PURPOSE OF COLLECTION:

What are you hoping to learn / improve? How do you plan to use what you learn? Are there artifacts (user personas, journey maps, digital roadmaps, summary of customer insights to inform service improvements, performance dashboards) the data from this collection will feed?



The Office of Community Care (OCC) within the Office of Integrated Veteran Care (IVC) has a set of six surveys that are designed to measure customer experience journey with several touchpoint interactions they may have in navigating Community Care. This is an update to the current set of surveys with updated question sets to better reflect previous lessons learned, along with future actionable data points. This question set update will expand their ability to provide proactive service recovery to evaluate and deploy process improvements to improve VHA Community Care customer experiences.


The centralized VHA Community Care program feedback loop with corresponding analytics, trending and case management empowers the Office of Community Care's ability to: respond rapidly to emerging issues; gauge impacts from new processes and legislation at a Community Care enterprise level; provide service recovery for negative experiences; and ultimately regain Veterans' trust in VA and Community Care services.


Veterans experience data is collected by using online transactional surveys disseminated via an invitation email sent to randomly selected veterans. The data collection occurs once per week with invitation being sent out within 8 days of Community Care interaction. The questionnaires are brief and contain general Likert-scale (a scale of 1-5 from Strongly Disagree to Strongly Agree) questions to assess customer satisfaction as well as questions revolving around a human-centered design, focusing on such elements as trust; ease; emotion; effectiveness; and efficiency with the service. The participant can choose to exit the survey at any time before submitting their survey response. After the survey has been distributed, recipients have two weeks to complete the survey and will receive a reminder email after one week.


TYPE OF ACTIVITY: (Check one)


[ X ] Customer Research (Interview, Focus Groups, Surveys)

[ ] Customer Feedback Survey

[ ] Usability Testing of Products or Services


ACTIVITY DETAILS


  1. If this is a survey, will the results of this survey be reported to Touchpoints as part of quarterly reporting obligations specified in OMB Circular A-11 Section 280?

[ ] Yes

[X ] No

[ ] Not a survey


  1. How will you collect the information? (Check all that apply)

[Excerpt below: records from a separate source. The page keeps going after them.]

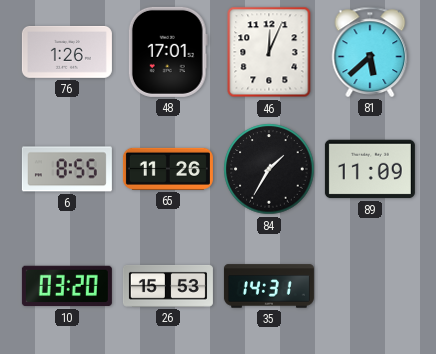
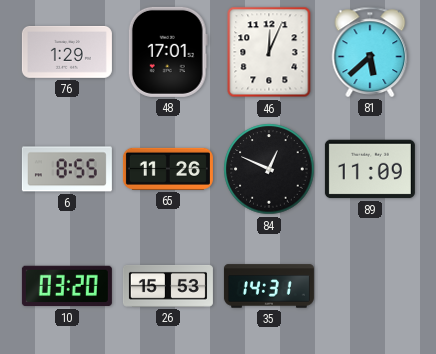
76: 1:26 -> 1:29
84: 1:35 -> 12:49
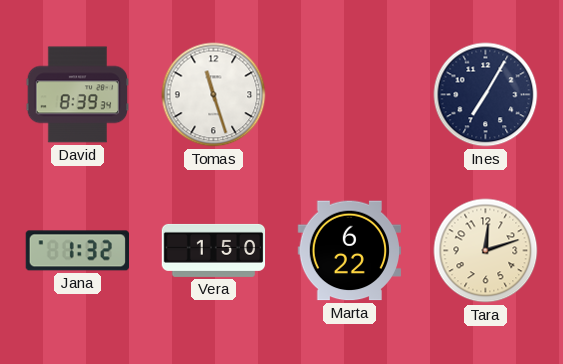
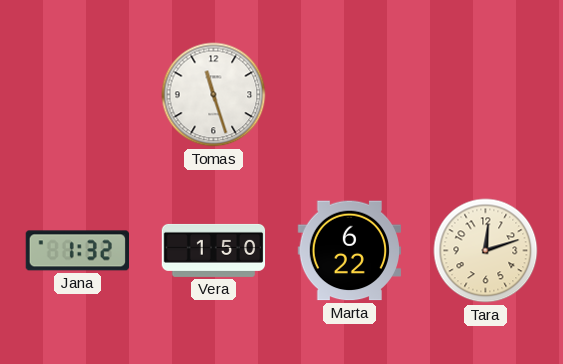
David: 8:39 -> none
Ines: 7:05 -> none
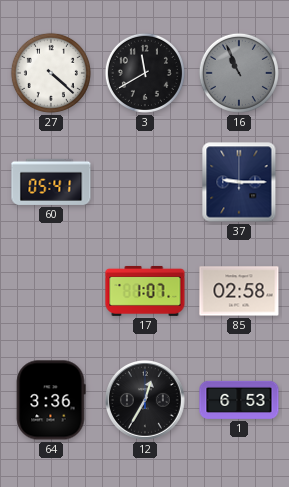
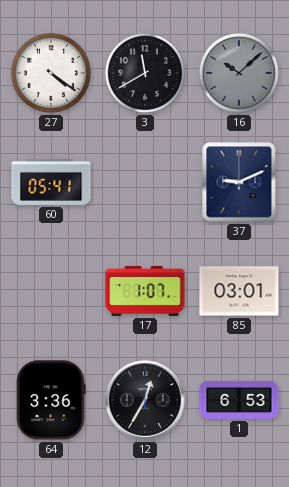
27: 4:22 -> 4:21
16: 10:56 -> 10:08
37: 9:15 -> 9:11
85: 02:58 -> 03:01
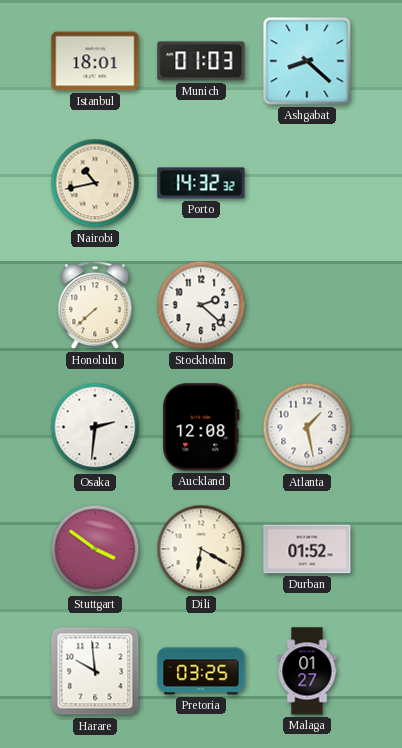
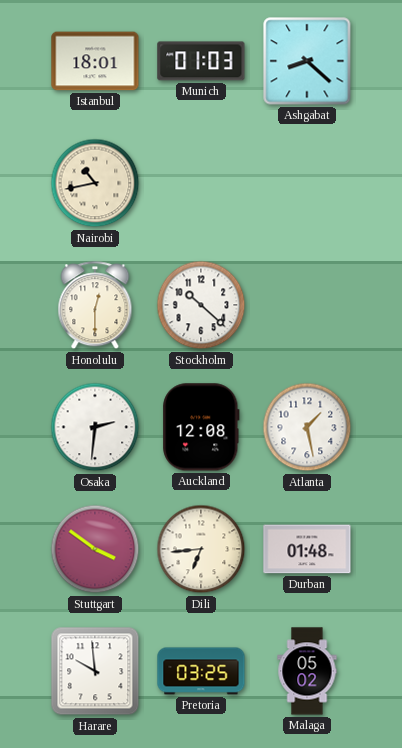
Porto: 14:32 -> none
Honolulu: 7:38 -> 12:30
Stockholm: 2:22 -> 10:22
Dili: 6:20 -> 6:44
Durban: 01:52 -> 01:48
Malaga: 01:27 -> 05:02
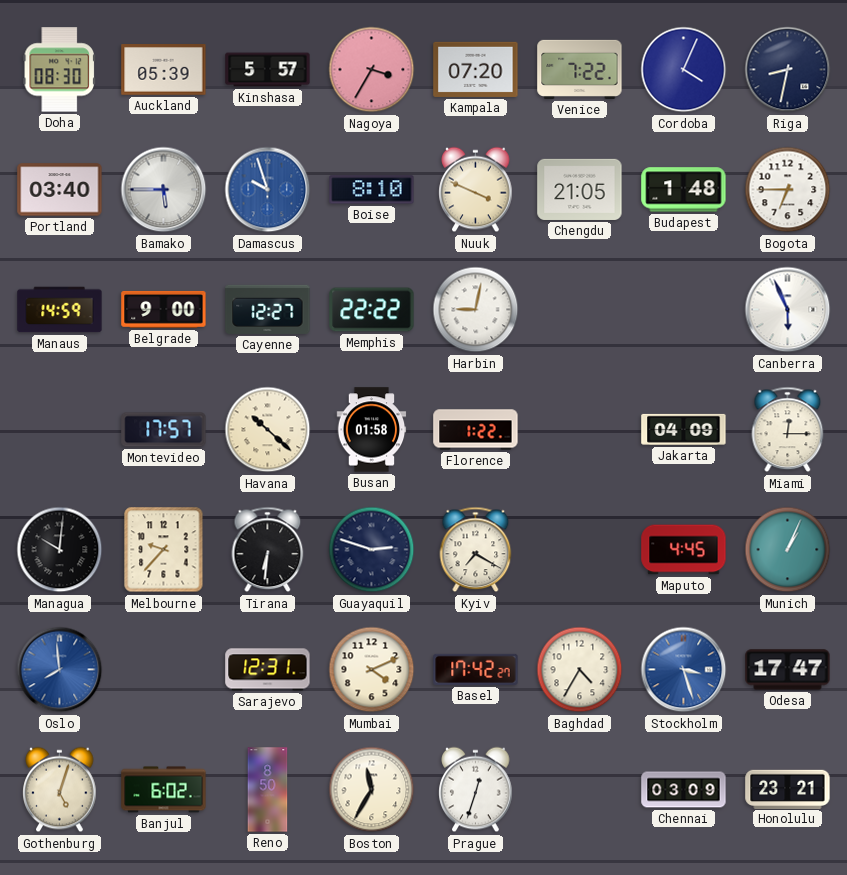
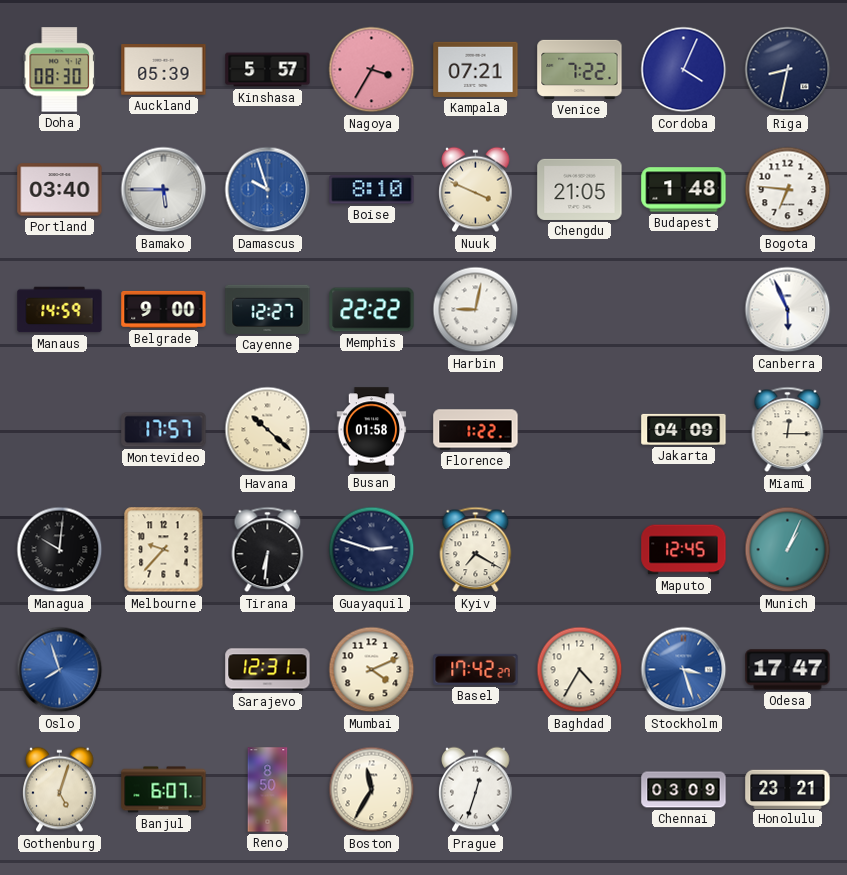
Kampala: 07:20 -> 07:21
Bogota: 6:45 -> 6:46
Maputo: 4:45 -> 12:45
Oslo: 7:59 -> 7:57
Banjul: 6:02 -> 6:07
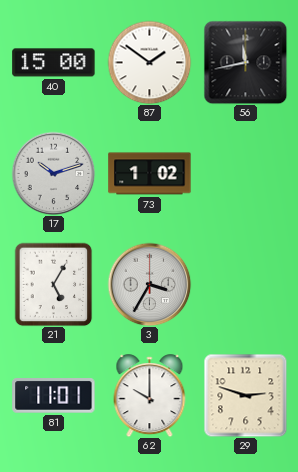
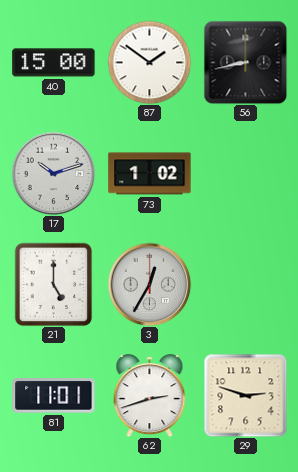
56: 11:43 -> 8:43
21: 5:05 -> 5:00
3: 3:35 -> 12:35
62: 10:00 -> 2:42
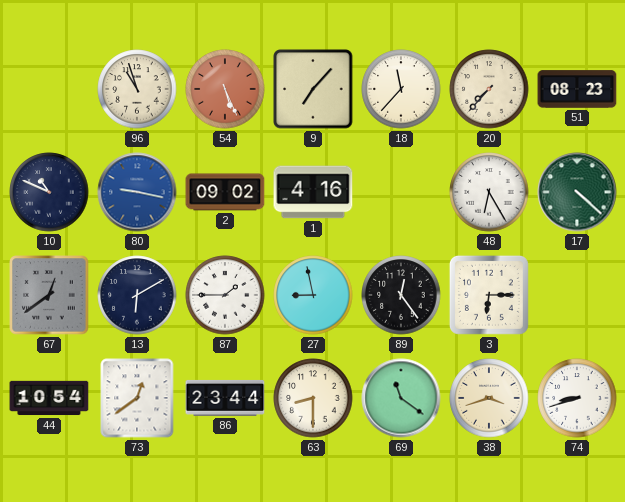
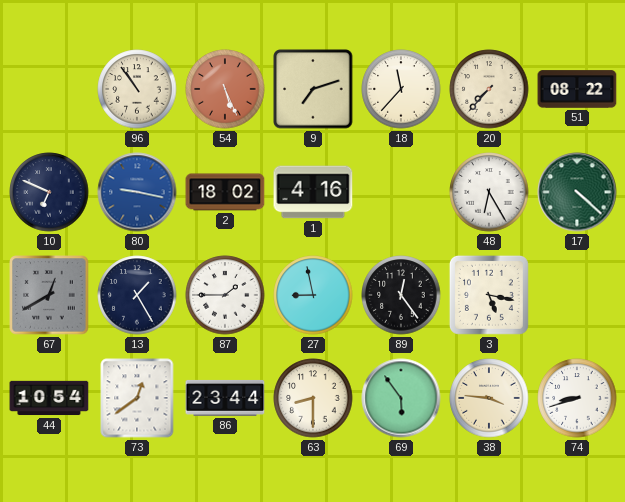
96: 10:57 -> 10:54
9: 7:07 -> 7:12
51: 08:23 -> 08:22
10: 10:49 -> 6:49
2: 09:02 -> 18:02
67: 12:39 -> 12:40
13: 6:10 -> 1:25
3: 6:15 -> 5:17
69: 11:21 -> 5:54
38: 3:42 -> 3:46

[ X] Web-based or other forms of Social Media

[ ] Telephone

[ ] In-person

[ ] Mail

[ ] Other, Explain


  1. Who will you collect the information from?

Explain who will be interviewed and why the group is appropriate for the Federal program / service to connect with. Please provide a description of how you plan to identify your potential group of respondents and if only a sample will be solicited for feedback, how you will select them(e.g., anyone who provided an email address to a call center rep, a representative sample of Veterans who received outpatient services in May 2019, do you have a list of customers to reach out to (e.g., a CRM database that has the contact information, intercept interviews at a particular field office?)



The target population of the Community Care Survey is defined as any Veterans who has interacted with Community Care in the past week.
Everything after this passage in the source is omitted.